Assigned task:
Gather every line below where "Limited" appears.

The data:
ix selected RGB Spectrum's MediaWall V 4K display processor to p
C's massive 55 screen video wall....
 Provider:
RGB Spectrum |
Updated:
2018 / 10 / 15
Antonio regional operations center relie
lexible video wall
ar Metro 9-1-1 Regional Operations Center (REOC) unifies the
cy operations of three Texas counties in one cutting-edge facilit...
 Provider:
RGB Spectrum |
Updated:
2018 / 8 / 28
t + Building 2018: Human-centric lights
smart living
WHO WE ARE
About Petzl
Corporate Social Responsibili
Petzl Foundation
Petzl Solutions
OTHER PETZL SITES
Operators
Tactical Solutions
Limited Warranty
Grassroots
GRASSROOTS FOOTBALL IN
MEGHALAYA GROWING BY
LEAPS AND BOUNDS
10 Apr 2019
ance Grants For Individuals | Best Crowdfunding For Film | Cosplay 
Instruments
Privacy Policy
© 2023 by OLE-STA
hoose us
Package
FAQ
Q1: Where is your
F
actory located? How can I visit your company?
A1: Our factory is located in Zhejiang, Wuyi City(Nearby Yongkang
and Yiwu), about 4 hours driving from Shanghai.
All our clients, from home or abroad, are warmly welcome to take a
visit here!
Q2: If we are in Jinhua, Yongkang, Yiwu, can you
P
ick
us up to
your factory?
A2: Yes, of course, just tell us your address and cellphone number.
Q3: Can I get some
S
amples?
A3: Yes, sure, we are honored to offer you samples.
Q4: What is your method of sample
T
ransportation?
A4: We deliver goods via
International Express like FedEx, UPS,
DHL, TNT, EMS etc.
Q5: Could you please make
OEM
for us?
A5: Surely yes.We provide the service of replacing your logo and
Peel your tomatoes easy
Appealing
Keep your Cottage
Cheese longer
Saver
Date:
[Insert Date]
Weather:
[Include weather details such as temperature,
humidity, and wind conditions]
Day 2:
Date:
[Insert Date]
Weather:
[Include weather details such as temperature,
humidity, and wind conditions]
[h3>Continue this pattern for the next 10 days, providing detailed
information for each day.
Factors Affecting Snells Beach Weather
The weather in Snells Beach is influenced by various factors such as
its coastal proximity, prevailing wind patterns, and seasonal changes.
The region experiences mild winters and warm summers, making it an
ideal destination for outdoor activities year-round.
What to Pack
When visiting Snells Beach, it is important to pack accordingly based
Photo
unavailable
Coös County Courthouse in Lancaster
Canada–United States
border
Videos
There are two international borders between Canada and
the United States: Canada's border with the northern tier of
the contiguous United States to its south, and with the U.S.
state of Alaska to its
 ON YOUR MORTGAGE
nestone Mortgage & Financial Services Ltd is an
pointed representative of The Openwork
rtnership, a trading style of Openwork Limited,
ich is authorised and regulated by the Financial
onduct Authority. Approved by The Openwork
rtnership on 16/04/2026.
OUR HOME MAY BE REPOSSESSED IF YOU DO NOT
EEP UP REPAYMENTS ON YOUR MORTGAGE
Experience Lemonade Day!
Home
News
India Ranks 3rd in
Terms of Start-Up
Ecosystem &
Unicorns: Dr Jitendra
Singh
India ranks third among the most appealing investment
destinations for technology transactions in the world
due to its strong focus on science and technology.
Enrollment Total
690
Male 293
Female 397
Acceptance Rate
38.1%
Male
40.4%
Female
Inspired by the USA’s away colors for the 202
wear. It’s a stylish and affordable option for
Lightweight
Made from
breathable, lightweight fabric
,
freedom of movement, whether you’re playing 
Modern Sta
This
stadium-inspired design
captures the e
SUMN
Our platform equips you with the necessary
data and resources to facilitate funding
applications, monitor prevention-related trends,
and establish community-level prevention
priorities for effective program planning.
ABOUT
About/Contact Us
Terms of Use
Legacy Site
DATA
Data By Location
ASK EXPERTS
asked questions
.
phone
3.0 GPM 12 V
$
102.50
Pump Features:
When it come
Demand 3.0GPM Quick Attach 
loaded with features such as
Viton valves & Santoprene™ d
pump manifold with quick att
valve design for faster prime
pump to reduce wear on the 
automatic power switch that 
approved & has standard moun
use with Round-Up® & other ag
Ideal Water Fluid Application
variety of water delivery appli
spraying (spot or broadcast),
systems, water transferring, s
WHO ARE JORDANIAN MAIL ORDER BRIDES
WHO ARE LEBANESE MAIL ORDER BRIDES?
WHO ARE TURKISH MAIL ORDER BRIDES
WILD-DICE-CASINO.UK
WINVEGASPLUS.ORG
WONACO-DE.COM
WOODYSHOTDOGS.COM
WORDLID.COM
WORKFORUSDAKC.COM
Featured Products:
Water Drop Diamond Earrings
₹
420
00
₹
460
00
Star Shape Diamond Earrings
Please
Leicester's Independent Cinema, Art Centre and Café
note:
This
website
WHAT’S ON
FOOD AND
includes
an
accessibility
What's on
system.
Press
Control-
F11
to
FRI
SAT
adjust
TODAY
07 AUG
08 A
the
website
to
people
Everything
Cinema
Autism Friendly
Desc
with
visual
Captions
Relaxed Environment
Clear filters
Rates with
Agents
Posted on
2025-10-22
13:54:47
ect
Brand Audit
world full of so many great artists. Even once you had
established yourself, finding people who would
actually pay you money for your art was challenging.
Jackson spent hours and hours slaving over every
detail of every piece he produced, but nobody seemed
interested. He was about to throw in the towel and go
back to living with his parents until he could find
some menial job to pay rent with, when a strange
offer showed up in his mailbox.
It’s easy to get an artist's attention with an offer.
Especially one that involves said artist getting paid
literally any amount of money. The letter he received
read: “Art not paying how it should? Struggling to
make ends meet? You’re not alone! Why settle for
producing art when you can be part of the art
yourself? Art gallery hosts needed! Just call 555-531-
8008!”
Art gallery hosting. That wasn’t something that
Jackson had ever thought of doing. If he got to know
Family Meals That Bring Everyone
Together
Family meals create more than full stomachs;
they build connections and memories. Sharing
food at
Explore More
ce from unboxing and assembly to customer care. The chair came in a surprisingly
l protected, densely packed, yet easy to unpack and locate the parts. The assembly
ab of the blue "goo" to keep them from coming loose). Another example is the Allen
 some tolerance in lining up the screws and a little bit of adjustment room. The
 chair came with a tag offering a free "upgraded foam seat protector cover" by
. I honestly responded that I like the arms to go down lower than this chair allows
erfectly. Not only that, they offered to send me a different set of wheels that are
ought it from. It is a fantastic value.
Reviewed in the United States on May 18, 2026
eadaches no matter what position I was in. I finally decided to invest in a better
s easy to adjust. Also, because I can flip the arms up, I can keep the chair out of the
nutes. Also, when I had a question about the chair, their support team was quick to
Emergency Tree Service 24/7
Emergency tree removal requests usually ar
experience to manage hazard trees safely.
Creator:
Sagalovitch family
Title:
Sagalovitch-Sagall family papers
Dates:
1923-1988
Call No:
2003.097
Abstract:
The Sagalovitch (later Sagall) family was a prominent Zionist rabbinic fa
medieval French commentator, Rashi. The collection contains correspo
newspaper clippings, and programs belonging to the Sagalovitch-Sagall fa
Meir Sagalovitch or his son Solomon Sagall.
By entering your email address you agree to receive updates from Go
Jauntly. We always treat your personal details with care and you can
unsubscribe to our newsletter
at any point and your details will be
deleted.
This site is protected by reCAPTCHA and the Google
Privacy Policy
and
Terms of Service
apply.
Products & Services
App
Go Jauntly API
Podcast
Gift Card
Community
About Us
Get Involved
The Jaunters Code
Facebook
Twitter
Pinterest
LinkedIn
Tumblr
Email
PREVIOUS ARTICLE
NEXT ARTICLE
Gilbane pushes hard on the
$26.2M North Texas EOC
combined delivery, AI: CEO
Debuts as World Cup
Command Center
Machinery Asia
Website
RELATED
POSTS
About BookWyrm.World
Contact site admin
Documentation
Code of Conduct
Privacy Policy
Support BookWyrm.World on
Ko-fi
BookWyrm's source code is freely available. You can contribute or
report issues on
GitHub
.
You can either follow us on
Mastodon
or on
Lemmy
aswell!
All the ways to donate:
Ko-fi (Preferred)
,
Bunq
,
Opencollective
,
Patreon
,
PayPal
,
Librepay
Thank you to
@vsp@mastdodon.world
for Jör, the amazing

Written answer:
Limited Warranty
rtnership, a trading style of Openwork Limited,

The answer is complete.